I need to learn how to do a gutless quarter, it sounds like its quick and clean. No body I know does it and I am not comfortable enough to just try it alone in the field after watching a few videos. I also dont know how appreciative the butcher would be of 1/4's. This is my last year of college so next year I can just butcher my own at home.

Would gutting and skinning in the field then packing the body cavity with frozen jugs/icebags at the truck work as well?
 
It would work but not as well as the gutless method and a cooler full of ice.
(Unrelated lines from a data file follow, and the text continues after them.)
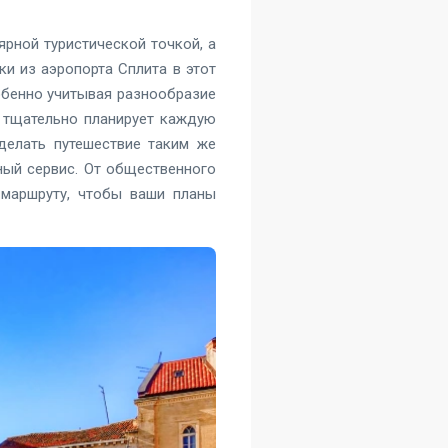
рной туристической точкой, а
и из аэропорта Сплита в этот
обенно учитывая разнообразие
о тщательно планирует каждую
делать путешествие таким же
жный сервис. От общественного
 маршруту, чтобы ваши планы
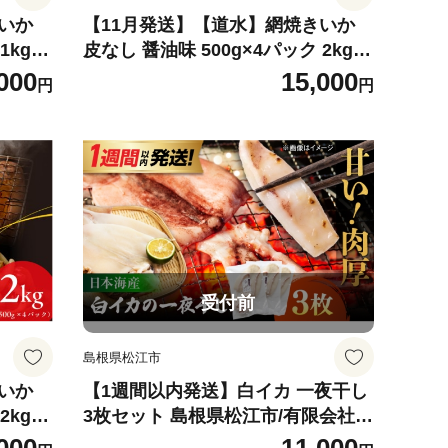
いか
【11月発送】【道水】網焼きいか
1kg
皮なし 醤油味 500g×4パック 2kg
香ばし
選べる発送月 肉厚 ふっくら 香ばし
000
15,000
円
円
すい お
い カット済み 味付き 食べやすい お
イカ 魚
つまみ お酒のあて 焼きいか イカ 魚
函館市
介類 食品 冷凍 お取り寄せ 函館市
送料無料_HD108-002-11
受付前
島根県松江市
いか
【1週間以内発送】白イカ 一夜干し
2kg
3枚セット 島根県松江市/有限会社ヤ
香ばし
マヲ水産 ｜冷凍 おつまみ 国産 海鮮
Are you close to a vehicle? Backpacking?

I've used the gutless method for years. I also use the skin and clean, or don't skin, just gut in the field. depends on the animal and and temps.
 
If you process your own deer going gutless and deboning/quartering in the field is no big deal. It'll come naturally once you get started. It takes me about 45 minutes - 1 hour by myself to get one in the backpack. About half that with help. That's four quarters, backstraps, tenderloins, brisket, rib and neck. I don't leave any edible meat behind. I don't hurry or rush around, I actually sort of enjoy the process. It's an important part of the hunting experience for me.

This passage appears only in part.